Unutmayın ki beyniniz hem dostunuz hem de düşmanınızdır sizin. Belki saçma bir
fikir gibi gelebilir şimdilik size ama bana göre olmadığını ben çoktan
öğrendim. Bu nedenle bu düşüncemi sizinle tartışmak niyetinde değilim şimdilik;
belki daha sonra olabilir, garanti de vermiyorum tabii ki. Zaman ne getirip
götürecek göreceğiz hep birlikte.
Haydi,
başlayın, şimdi başlama zamanıdır…
Geleceğin
edebiyatçı adaylarıyla yapılan bu çalışmadan oldukça fazla beklenti içine giren
profesör ortaya çıkacakları sabırsızlıkla bekleyecekti bir hafta boyunca. Bu
arada kendisi de denemeye karar verdi kuralsızlığı. Aklına düştüğü şekilde, her
şey ham olacaktı hiç işlenmeden ortaya çıkan anlık döküntüler olacaktı ama
kafasının içi de oldukça karışmaya başladı bu arada. Acaba hata mı yapıyordu
bilmeden?
O
kadar çok kural anlattıktan sonra şimdi de kuralsızlık istiyordu
öğrencilerinden. Beyninde her şey kurallara göre miydi sanki? Bir an geliveren
ve hemen yok oluveren bin bir tür düşünce olurdu çoğu zaman. Hatta öylesi
anları olduğunu hatırlıyordu ki, kalem ve bir kâğıt buluncaya kadar her şey
kaybolduğu zamanları vardı. Hala da düşünmeye devam ettiği rüyaları, anlık
düşünceleri vardı kırpıntılar halinde. Hatta rüyadayken nasıl yazması
gerektiğini belirten metotlar, yöntemler olmuştu ve bir an kendini
rahatlatmıştı ve sanki yarı uykulu yarı uyanık halleri vardı. Sanki bilinçli
gibiydi. Böyle yazarsan çok kabul görecek diyordu anlatan ses.
Gaipten
sesler mi duymaya başladım acaba? Diye sorduğu olmuştu kendisine. Saçmalık
olarak bakmış bazen de neden olmasın diye düşünerek bir mantığa oturtmaya
çalışmıştı görüp hissettiklerini.
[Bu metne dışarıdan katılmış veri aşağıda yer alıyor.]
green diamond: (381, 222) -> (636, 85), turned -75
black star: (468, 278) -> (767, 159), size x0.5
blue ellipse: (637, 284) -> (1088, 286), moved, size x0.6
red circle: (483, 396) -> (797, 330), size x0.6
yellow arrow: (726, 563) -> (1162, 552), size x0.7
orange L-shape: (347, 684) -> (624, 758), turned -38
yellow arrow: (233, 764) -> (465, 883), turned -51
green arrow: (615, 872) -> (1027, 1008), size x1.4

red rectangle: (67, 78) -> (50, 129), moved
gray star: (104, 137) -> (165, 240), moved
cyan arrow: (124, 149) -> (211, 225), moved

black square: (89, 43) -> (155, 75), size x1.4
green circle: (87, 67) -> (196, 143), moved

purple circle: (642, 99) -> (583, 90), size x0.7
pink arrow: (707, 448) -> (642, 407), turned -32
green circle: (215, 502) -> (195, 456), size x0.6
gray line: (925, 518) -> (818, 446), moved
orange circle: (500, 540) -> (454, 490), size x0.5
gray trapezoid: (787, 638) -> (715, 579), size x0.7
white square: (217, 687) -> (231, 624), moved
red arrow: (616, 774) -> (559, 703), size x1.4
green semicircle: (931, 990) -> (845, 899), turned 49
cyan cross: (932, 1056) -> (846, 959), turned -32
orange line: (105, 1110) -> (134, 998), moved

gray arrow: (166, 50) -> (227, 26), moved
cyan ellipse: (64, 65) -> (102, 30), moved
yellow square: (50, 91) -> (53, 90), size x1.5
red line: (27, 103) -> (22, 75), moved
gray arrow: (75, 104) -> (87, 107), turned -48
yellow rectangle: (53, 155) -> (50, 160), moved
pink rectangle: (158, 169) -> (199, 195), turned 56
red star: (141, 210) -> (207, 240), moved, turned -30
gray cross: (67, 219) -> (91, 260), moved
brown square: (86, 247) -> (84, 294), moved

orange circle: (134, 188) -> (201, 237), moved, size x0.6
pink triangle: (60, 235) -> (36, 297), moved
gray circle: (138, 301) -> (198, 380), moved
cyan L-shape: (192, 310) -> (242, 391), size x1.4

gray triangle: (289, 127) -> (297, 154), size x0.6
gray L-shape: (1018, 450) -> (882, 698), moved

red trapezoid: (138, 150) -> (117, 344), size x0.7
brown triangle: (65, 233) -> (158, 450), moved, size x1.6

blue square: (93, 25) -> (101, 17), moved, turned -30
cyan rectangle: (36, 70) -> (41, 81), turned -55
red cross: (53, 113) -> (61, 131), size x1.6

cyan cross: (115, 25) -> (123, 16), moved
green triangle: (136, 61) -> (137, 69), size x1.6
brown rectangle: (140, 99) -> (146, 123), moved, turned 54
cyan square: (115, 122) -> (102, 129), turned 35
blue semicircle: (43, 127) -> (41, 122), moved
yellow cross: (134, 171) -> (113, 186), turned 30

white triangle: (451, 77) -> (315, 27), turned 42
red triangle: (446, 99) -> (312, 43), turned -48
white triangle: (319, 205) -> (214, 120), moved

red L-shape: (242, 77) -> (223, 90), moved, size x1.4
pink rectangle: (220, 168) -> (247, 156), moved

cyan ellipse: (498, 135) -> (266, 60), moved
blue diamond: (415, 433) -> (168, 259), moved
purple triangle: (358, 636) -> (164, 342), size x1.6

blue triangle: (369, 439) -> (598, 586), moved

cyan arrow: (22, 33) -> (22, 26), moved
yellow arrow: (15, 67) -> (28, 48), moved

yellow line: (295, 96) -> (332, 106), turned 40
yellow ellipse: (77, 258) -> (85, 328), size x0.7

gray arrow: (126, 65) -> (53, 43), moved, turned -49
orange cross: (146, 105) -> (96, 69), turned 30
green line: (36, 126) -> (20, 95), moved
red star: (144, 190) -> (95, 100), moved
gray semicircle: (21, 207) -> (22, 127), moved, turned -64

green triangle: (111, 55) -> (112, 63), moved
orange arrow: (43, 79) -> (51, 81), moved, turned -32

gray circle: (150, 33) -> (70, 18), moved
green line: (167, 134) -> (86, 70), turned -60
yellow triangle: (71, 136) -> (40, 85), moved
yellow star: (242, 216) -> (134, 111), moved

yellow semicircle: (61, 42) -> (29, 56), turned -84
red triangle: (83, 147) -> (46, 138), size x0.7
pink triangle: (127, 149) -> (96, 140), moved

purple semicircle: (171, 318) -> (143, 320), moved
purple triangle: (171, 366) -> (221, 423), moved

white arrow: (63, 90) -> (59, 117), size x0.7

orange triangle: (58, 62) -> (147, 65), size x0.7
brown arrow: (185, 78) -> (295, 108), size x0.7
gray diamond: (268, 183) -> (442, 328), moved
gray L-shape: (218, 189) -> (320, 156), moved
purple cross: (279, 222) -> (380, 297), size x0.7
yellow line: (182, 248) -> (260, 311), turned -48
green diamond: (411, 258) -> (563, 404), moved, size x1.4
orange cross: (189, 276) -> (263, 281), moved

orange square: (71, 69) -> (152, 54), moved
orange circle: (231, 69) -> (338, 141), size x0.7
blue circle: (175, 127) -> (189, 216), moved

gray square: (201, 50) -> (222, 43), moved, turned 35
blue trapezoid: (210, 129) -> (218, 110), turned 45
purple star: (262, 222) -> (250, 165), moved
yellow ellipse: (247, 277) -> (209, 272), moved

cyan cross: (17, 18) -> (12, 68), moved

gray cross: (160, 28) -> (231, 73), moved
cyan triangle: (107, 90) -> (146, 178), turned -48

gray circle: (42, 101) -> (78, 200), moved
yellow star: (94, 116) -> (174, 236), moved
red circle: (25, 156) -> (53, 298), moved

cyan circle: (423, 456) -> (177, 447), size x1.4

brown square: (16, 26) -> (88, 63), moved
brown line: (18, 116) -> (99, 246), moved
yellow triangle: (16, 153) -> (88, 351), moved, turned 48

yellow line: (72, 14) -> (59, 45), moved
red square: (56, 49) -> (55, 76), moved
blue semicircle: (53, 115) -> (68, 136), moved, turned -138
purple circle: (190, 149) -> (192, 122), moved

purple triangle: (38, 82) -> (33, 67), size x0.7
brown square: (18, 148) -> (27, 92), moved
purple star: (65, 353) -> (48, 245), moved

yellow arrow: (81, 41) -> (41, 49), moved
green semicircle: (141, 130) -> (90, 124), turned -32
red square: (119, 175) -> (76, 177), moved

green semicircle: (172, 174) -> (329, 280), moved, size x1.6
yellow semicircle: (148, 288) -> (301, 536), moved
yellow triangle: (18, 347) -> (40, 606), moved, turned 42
Bir kaç kez serbest yazmayı denemiş ancak
okuduğunda daldan dala konar bir durum görmüştü yazdıklarında. Ne baş belli ne
de son. Bir şeyler anlatılmaya çalışılıyor ama ne olduğu tam anlaşılamayan bir
duruma düşüyordu tüm yazılar.
Evet,
ne isteseniz, nasıl isterseniz yazın. Kim olursanız, yetişkin, çocuk, genç; her
kim ve hangi yaşta olursanız olun yazın. Yazın ki içiniz dışınıza çıksın ve bir
güneş gibi parlayın kendi çoraklığınızda.
Saçma
bulanlar çıkacaktır, aldırmayın onlara. Onlar istedikleri kadar bağırsınlar
duymayın onları, tıkayın kulaklarınızı. Bakın göreceksiniz siz de içinizden
çıkanları. Yılmayın, 30 yılda bir kelime arayanlara benzemeye çalışmayın.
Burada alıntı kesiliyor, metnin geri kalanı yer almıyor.